→ **What you will do**
Using the listing that follows, filter out every line lacking the string "order" and return the rest.

→ **Provided records**
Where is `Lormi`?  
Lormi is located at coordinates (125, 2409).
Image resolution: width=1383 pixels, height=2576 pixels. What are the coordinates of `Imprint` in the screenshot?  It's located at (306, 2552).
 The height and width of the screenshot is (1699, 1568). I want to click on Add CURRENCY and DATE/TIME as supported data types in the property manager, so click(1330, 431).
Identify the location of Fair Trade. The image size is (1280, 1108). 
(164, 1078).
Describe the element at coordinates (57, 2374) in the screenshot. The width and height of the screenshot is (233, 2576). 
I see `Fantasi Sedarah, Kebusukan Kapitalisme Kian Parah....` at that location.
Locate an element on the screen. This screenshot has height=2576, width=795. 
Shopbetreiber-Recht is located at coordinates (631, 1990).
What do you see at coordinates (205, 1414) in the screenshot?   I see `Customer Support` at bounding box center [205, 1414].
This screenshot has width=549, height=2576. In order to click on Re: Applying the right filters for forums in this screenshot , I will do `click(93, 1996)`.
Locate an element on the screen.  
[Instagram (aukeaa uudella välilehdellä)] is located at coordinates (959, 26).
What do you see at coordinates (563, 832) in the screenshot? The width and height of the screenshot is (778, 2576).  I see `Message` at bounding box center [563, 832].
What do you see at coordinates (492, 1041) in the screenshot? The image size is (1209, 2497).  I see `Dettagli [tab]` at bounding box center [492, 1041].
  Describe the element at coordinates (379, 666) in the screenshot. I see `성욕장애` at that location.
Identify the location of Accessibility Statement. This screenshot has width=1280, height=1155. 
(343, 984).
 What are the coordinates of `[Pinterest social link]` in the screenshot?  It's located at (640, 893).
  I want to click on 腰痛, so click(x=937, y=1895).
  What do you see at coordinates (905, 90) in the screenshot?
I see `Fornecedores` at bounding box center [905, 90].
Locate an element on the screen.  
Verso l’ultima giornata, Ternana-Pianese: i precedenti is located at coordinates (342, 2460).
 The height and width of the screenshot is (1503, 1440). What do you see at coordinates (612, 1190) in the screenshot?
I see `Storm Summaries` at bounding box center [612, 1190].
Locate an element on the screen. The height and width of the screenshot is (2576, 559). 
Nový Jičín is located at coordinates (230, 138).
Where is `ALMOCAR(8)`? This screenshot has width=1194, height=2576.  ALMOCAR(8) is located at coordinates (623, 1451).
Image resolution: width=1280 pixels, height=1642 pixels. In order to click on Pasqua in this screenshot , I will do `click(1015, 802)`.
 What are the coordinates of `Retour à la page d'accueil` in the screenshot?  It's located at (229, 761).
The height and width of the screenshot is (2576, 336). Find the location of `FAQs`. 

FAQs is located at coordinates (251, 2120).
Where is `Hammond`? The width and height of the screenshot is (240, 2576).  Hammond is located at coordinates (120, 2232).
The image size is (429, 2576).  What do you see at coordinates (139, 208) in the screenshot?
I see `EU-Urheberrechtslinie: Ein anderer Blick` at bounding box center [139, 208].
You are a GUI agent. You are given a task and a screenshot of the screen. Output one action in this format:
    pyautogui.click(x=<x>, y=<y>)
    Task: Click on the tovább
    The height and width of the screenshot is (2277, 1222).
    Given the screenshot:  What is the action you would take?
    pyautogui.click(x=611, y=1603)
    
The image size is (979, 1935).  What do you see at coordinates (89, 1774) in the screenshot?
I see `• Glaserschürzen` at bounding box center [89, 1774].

→ **Response for this exercise**
This screenshot has width=549, height=2576. In order to click on Re: Applying the right filters for forums in this screenshot , I will do `click(93, 1996)`.
Image resolution: width=1280 pixels, height=1642 pixels. In order to click on Pasqua in this screenshot , I will do `click(1015, 802)`.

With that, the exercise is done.